Дэнни Будмэн Т. Д. Лемон/

Тысяча девятисотый/

В этом корабле, поглощенном тьмой, последнее воспоминание о нем – голос, совсем тихий/

/

/

/

/

/

(Актер превращается в Девятисотого.)

/

/

/

/

/

Весь этот город… и края у него не было…/

Край, прошу вас, нельзя ли увидеть край?/

И шум/

На этом проклятущем трапе… все было прекрасно… и я был таким франтом в этом пальто, я здорово выглядел, и я не сомневался, – было ясно, что я сойду, это было решено/

В своей синей шляпе/

Первая ступенька, вторая ступенька, третья ступенька/

Первая ступенька, вторая ступенька, третья ступенька/

Первая ступенька, вторая/

Я остановился не из-за того, что я увидел/

Из-за того, чего я не увидел/

Можешь понять это, брат? из-за того, чего я не увидел… я искал это, но во всем бесконечном городе этого не было, – было все, кроме/

Было все/

Но там не было края.
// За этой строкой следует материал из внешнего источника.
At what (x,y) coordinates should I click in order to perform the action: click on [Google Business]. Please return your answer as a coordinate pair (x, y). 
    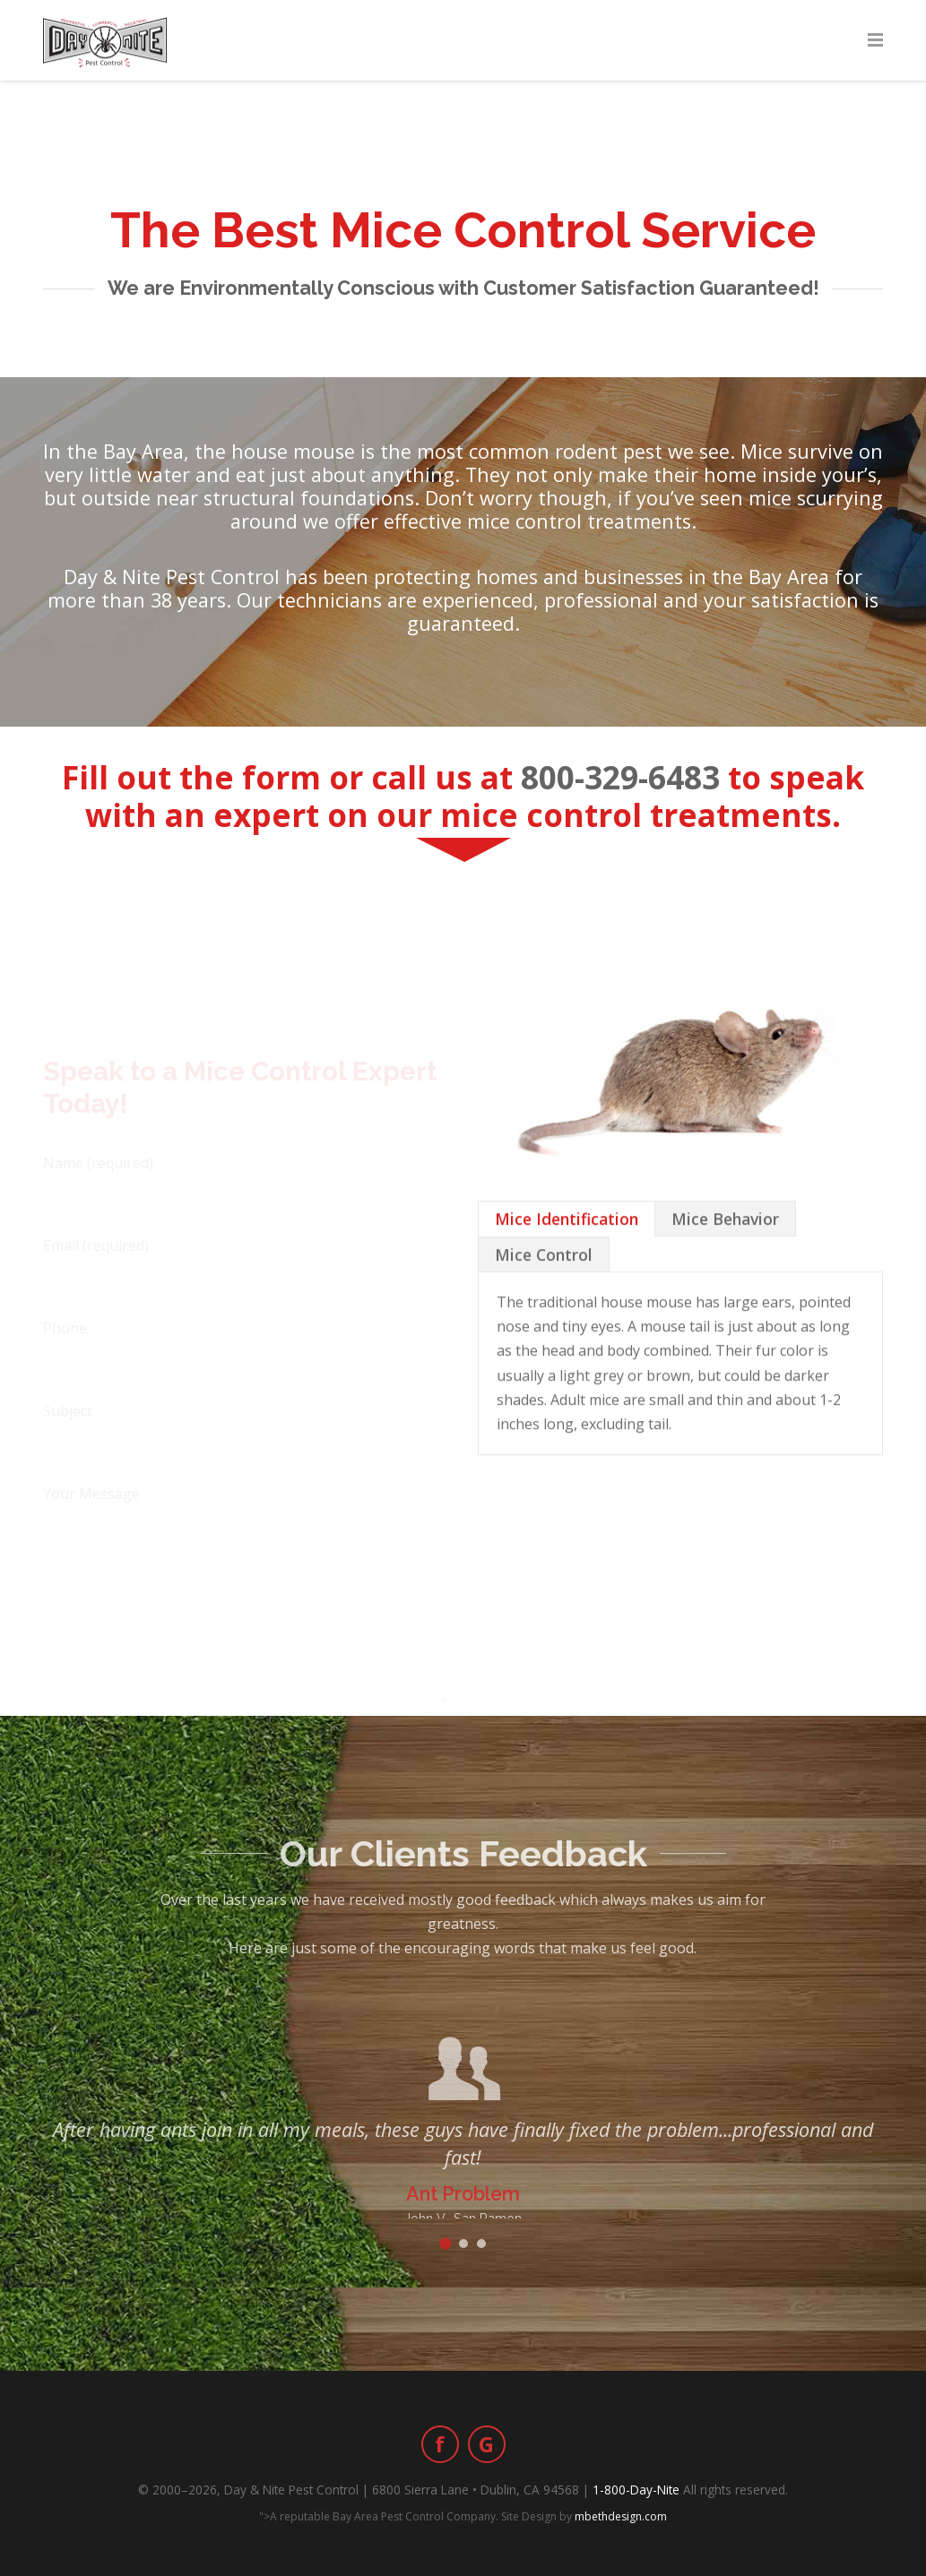     Looking at the image, I should click on (487, 2444).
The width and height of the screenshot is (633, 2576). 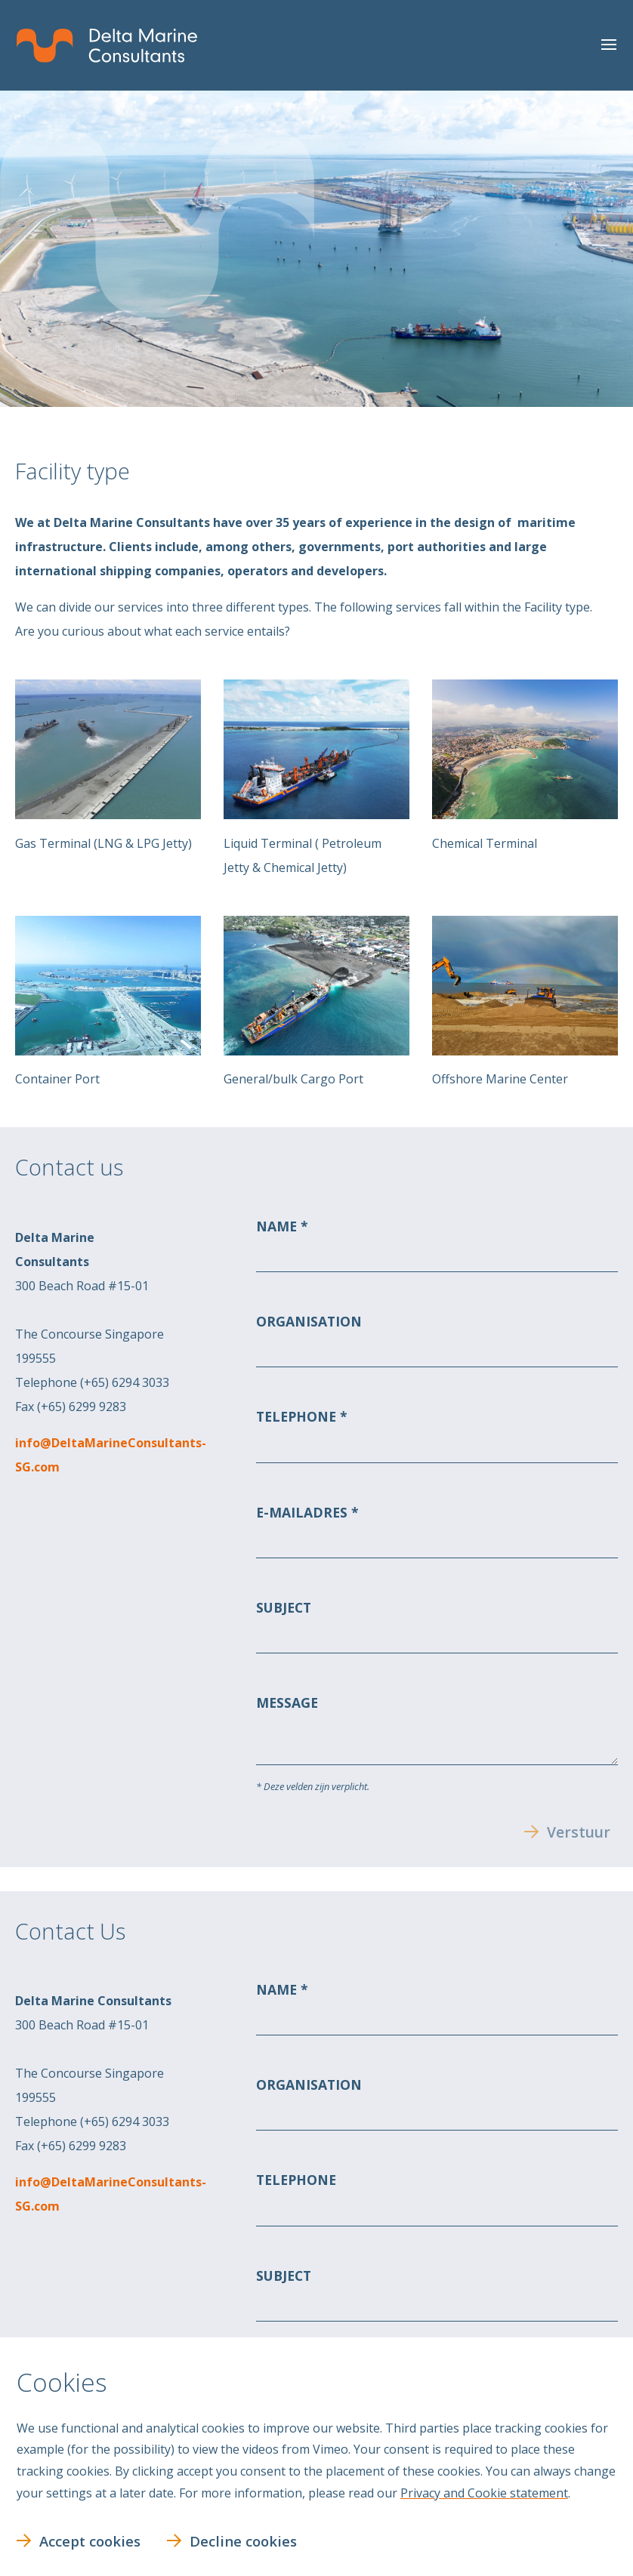 I want to click on Subject, so click(x=283, y=1607).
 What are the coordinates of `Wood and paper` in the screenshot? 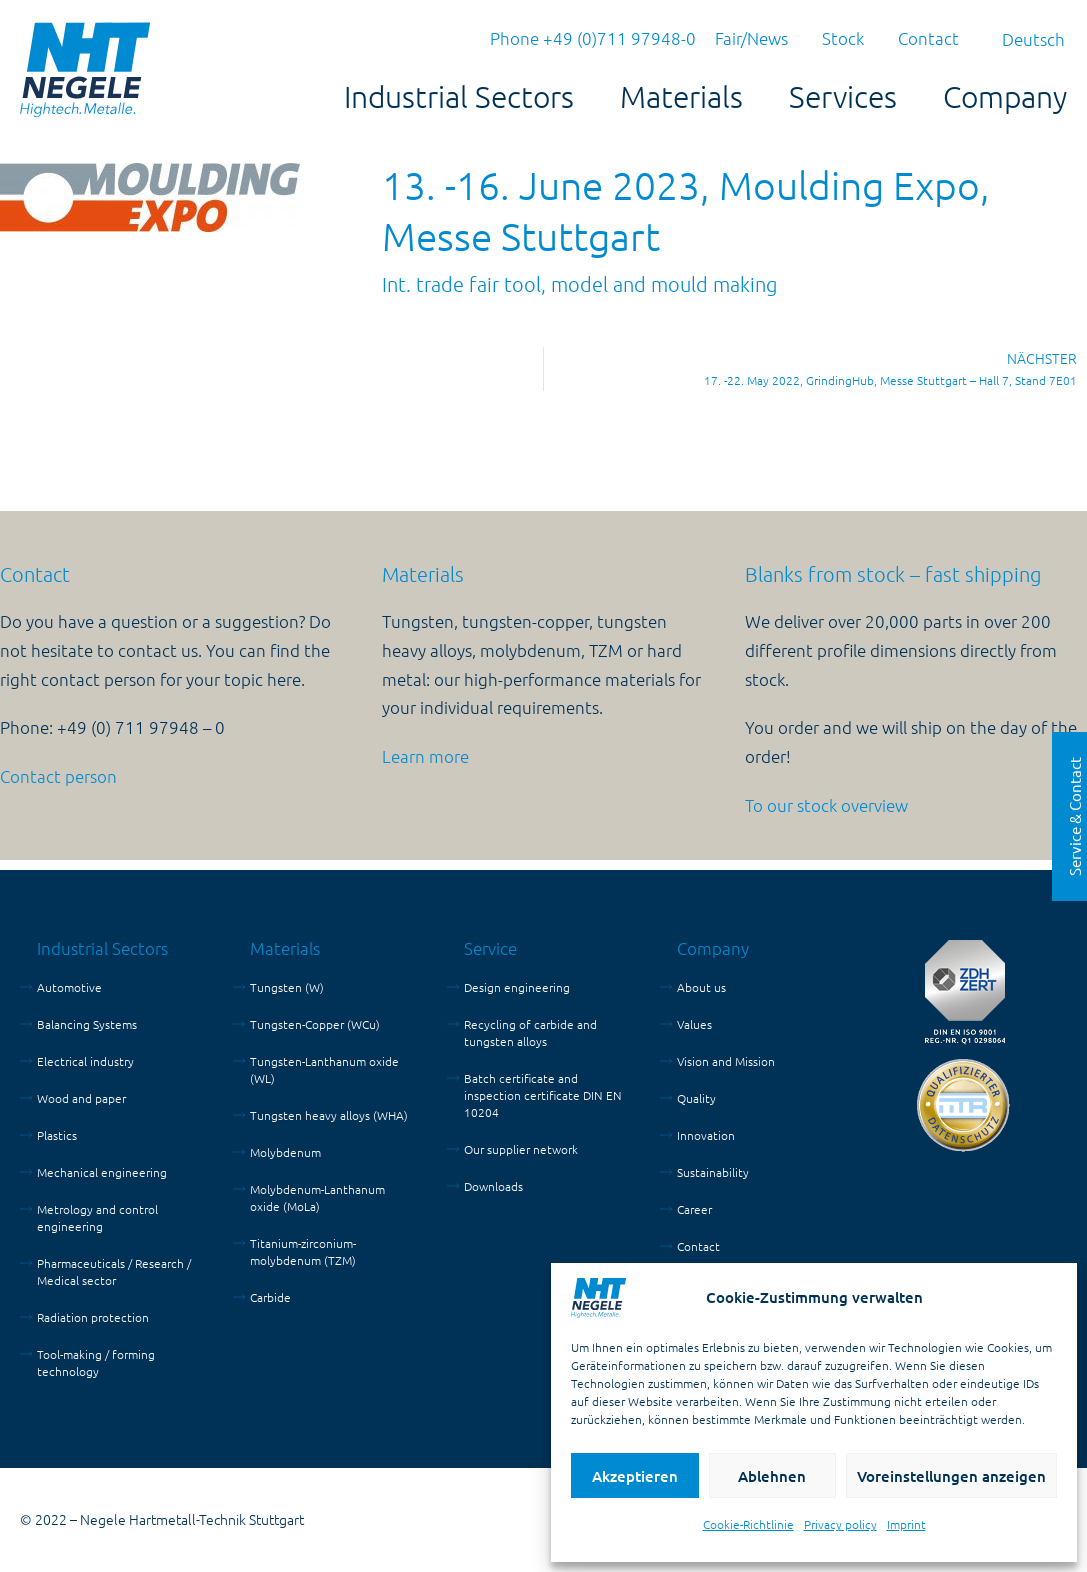 It's located at (81, 1098).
То, чего я не увидел, – где все это кончается. Края.

Вот, к примеру, рояль. Клавиши начинаются. Клавиши кончаются. Ты знаешь, что их восемьдесят восемь, и никто тебя в этом не разубедит. Они-то не бесконечны. Ты бесконечен, и бесконечна та музыка, которую ты можешь извлекать из клавиш. Их восемьдесят восемь. Ты бесконечен. Это мне нравится. С этим можно жить. Но если ты/

Но если я спускаюсь по этой лесенке и передо мной/

Но если я спускаюсь по этой лесенке и передо мной разворачивается клавиатура из миллионов клавиш, миллионов и миллиардов/

Миллионы и миллиарды клавиш, и нет им конца, и это истинная правда, что нет им конца и эта клавиатура бесконечна/

Если эта клавиатура бесконечна, тогда/

На этой клавиатуре нет музыки, которую ты можешь играть. Ты ошибся местом: это рояль, на котором играет Бог/

О господи, но ты же видел там улицы?/

Только их я и видел, тысячи улиц, как вы там умудряетесь выбрать только одну/

Выбрать одну женщину/

Один дом, один клочок земли, который принадлежит только вам, один пейзаж, чтобы им любоваться, один путь к смерти/

Весь этот мир/

Этот мир вокруг тебя, и ты сам не знаешь, где он заканчивается/

И сколько его еще/

И вам никогда не бывает страшно, всем вам, – что у вас может крыша поехать при одной только мысли об этой громаде, – при одной только мысли? О жизни…/

Я родился на этом корабле. И здесь я видел мир, но каждый раз это были две тысячи человек. И желания тоже здесь были, но лишь те, что могут возникнуть на расстоянии между носом и кормой. И можно было выливать свое счастье на клавиатуре рояля, которая не была бесконечной.

Я это понял. Земля – это корабль, слишком большой для меня. Это слишком долгое путешествие. Это слишком красивая женщина. Это слишком сильный аромат. Это музыка, которую я не умею играть. Простите меня. Но я не спущусь. Позвольте мне вернуться назад.